**Exercise**
Give again, word for word, every line below from the one that has "ik over een" through the one that has "ze dat medewerkers", both included, and no others.

**Dataset content**

########################################

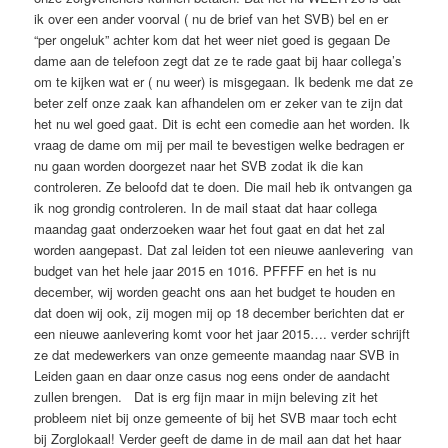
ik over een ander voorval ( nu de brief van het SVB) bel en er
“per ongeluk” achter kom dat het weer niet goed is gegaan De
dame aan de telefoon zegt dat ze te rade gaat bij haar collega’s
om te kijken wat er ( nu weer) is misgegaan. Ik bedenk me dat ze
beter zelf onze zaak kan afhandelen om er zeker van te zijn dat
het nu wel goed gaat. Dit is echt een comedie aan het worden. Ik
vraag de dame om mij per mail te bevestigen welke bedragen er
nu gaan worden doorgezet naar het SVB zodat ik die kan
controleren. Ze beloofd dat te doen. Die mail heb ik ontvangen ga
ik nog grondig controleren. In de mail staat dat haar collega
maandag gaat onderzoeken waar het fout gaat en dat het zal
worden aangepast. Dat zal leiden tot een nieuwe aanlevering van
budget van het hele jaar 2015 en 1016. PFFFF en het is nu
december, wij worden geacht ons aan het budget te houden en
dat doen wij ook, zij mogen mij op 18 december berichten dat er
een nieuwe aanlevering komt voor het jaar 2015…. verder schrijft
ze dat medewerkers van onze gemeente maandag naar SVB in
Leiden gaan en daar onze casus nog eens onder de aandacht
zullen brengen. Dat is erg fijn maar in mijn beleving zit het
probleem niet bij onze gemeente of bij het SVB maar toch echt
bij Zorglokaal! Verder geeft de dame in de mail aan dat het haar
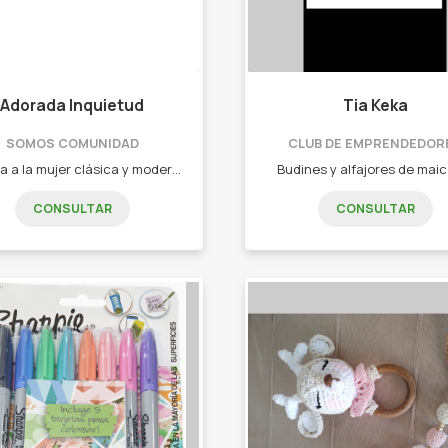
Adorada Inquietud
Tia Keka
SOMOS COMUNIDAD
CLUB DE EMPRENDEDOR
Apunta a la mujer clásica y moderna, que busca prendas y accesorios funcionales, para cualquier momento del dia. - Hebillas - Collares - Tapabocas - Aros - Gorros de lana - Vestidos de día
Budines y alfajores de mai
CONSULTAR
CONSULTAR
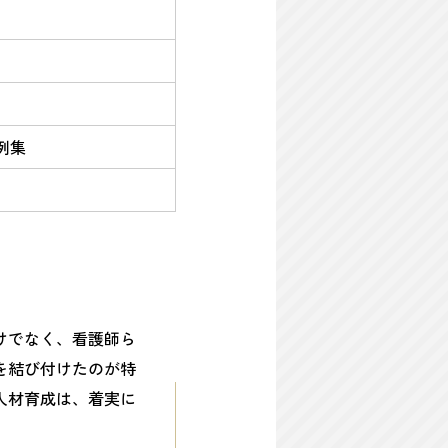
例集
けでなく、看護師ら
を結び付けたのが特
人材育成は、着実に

########################################

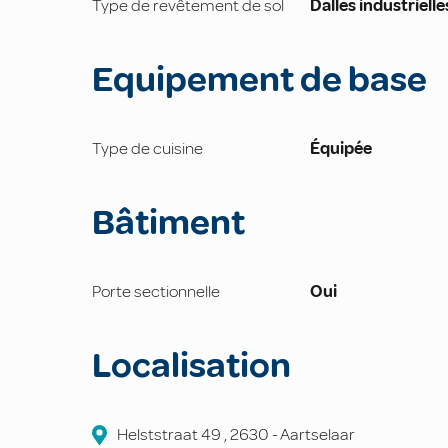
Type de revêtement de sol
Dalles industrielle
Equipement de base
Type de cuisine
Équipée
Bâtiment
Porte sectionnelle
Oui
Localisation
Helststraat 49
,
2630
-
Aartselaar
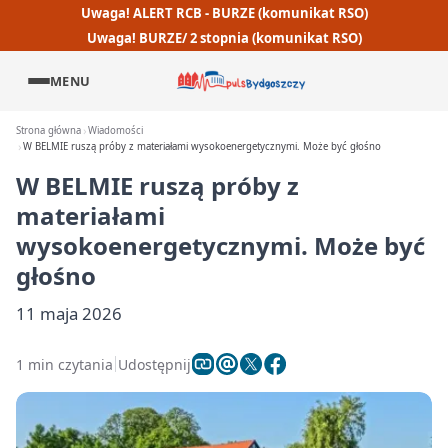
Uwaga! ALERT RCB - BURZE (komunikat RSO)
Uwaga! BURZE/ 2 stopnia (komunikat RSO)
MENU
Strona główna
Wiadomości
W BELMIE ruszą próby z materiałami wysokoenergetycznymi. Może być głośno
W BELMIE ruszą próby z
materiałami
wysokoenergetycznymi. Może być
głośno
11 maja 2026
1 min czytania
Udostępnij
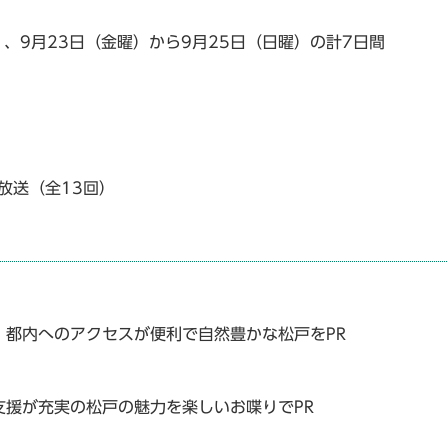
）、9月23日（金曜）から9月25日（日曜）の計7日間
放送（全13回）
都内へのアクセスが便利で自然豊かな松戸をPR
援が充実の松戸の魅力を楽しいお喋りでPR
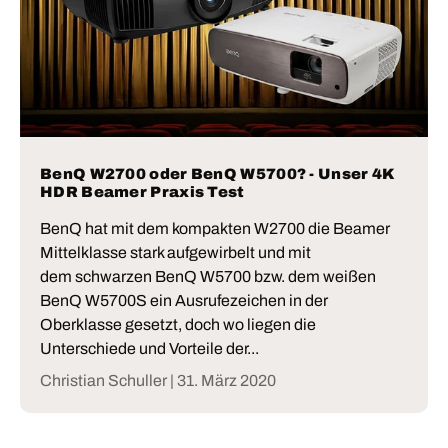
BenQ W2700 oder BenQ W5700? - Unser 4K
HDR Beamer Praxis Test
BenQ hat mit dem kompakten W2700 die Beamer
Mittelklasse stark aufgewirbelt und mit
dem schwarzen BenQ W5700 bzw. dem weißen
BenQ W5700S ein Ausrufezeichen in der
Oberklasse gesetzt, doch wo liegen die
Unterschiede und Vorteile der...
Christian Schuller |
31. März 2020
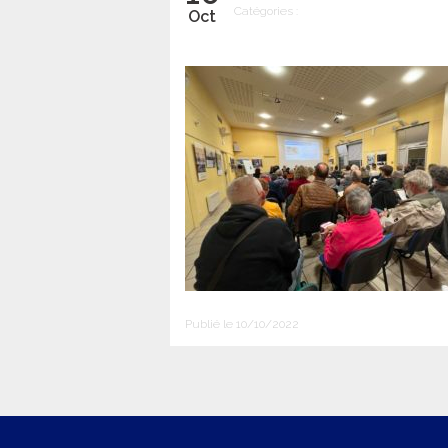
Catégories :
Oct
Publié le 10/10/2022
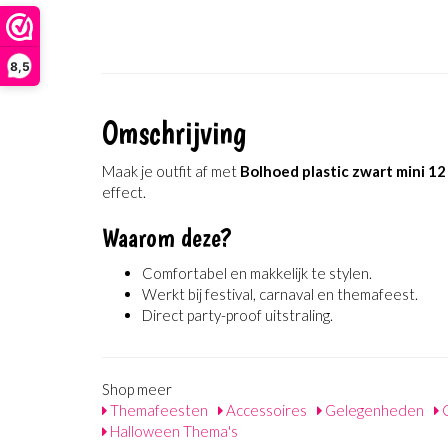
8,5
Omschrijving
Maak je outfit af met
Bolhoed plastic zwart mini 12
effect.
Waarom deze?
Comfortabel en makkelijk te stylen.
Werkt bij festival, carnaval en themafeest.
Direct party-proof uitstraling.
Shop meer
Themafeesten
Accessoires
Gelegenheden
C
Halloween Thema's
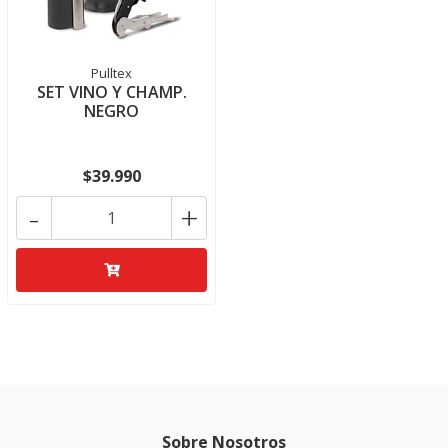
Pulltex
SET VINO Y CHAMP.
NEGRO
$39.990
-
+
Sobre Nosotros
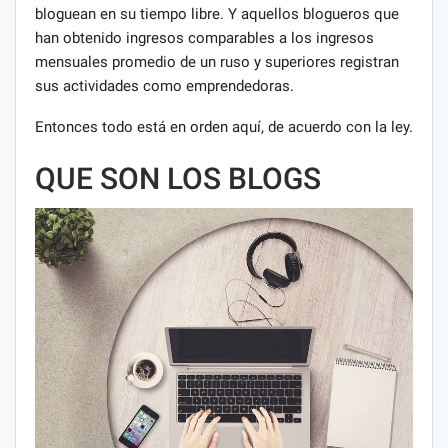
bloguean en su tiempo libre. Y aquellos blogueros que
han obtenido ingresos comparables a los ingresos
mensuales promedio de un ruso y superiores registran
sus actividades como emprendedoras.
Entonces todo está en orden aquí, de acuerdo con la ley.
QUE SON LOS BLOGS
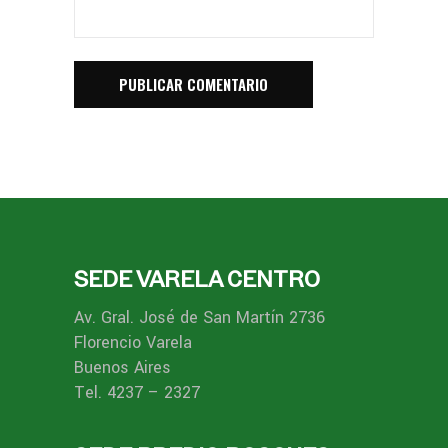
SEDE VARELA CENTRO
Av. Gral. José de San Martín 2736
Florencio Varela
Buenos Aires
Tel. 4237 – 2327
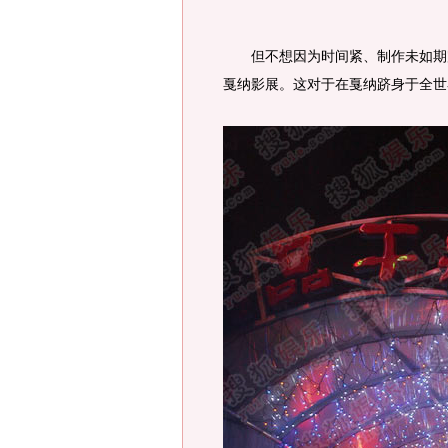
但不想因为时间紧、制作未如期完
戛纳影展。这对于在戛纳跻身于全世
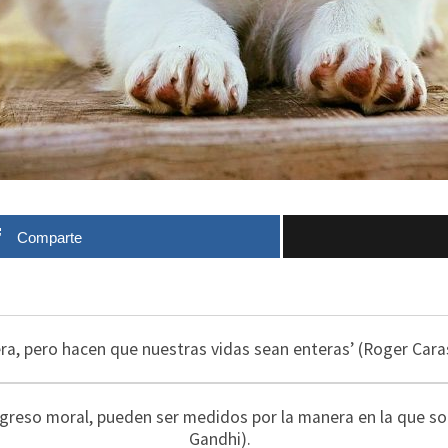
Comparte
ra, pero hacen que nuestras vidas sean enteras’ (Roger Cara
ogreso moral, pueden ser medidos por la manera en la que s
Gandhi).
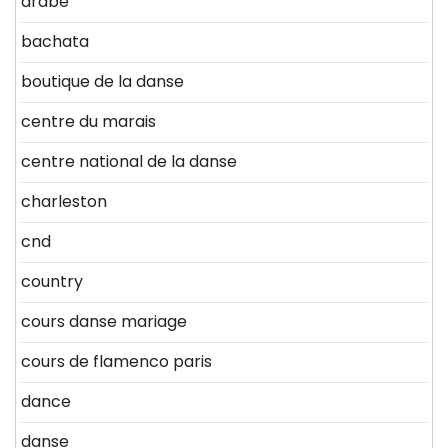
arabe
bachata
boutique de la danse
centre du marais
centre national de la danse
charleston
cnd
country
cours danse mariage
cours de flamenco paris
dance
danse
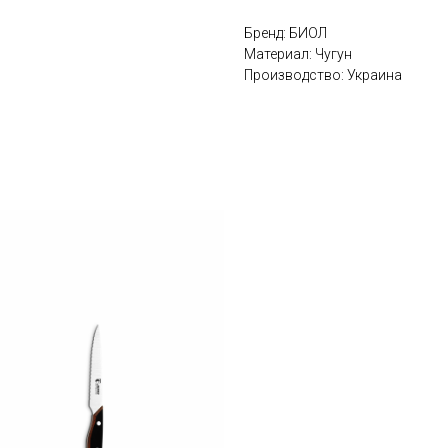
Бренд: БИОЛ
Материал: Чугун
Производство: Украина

########################################

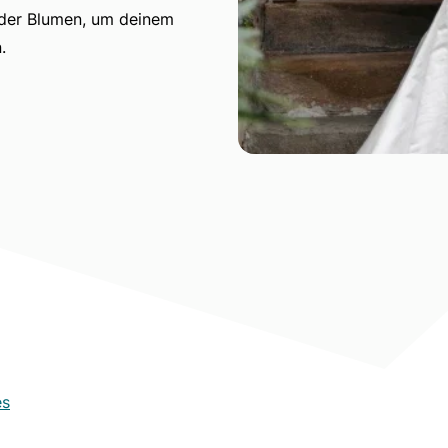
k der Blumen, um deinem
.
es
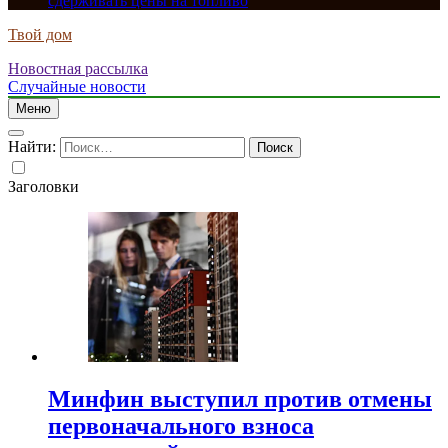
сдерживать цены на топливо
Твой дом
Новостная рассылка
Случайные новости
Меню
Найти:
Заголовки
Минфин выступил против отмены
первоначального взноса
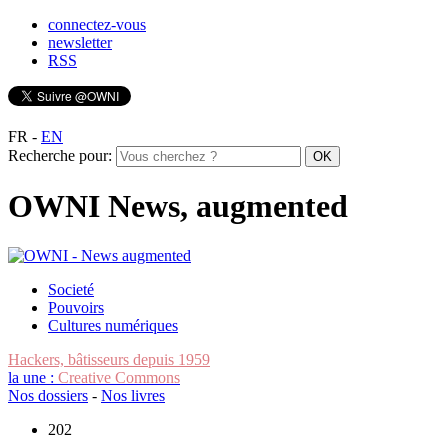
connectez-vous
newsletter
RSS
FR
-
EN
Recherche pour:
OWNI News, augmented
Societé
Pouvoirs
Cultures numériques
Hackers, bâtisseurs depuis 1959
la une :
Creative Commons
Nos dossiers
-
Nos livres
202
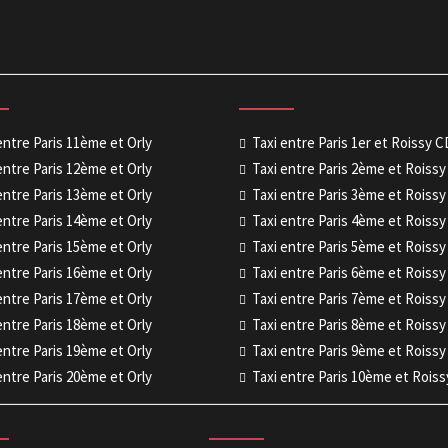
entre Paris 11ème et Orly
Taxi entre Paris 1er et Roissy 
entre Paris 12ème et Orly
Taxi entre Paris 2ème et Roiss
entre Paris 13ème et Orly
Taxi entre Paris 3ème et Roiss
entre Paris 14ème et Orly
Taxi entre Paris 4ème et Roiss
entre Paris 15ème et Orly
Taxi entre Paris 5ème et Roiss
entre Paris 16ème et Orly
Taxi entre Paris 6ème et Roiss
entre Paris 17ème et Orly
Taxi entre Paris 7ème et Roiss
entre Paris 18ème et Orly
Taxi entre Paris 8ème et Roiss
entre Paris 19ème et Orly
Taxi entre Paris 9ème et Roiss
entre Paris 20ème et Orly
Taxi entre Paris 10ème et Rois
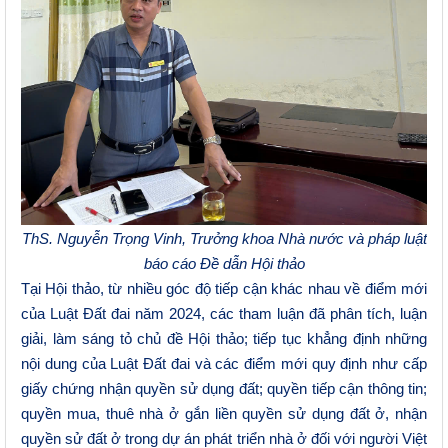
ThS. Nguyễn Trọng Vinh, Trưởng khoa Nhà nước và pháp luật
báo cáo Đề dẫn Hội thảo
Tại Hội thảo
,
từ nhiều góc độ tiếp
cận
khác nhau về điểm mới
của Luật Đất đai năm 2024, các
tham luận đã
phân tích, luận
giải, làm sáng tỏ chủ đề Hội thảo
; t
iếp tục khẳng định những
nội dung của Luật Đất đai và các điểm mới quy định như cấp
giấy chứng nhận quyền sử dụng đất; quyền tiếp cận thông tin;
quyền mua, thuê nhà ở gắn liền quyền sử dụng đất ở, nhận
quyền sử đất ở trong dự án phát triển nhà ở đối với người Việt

########################################

**Response for this exercise**
ik over een ander voorval ( nu de brief van het SVB) bel en er
“per ongeluk” achter kom dat het weer niet goed is gegaan De
dame aan de telefoon zegt dat ze te rade gaat bij haar collega’s
om te kijken wat er ( nu weer) is misgegaan. Ik bedenk me dat ze
beter zelf onze zaak kan afhandelen om er zeker van te zijn dat
het nu wel goed gaat. Dit is echt een comedie aan het worden. Ik
vraag de dame om mij per mail te bevestigen welke bedragen er
nu gaan worden doorgezet naar het SVB zodat ik die kan
controleren. Ze beloofd dat te doen. Die mail heb ik ontvangen ga
ik nog grondig controleren. In de mail staat dat haar collega
maandag gaat onderzoeken waar het fout gaat en dat het zal
worden aangepast. Dat zal leiden tot een nieuwe aanlevering van
budget van het hele jaar 2015 en 1016. PFFFF en het is nu
december, wij worden geacht ons aan het budget te houden en
dat doen wij ook, zij mogen mij op 18 december berichten dat er
een nieuwe aanlevering komt voor het jaar 2015…. verder schrijft
ze dat medewerkers van onze gemeente maandag naar SVB in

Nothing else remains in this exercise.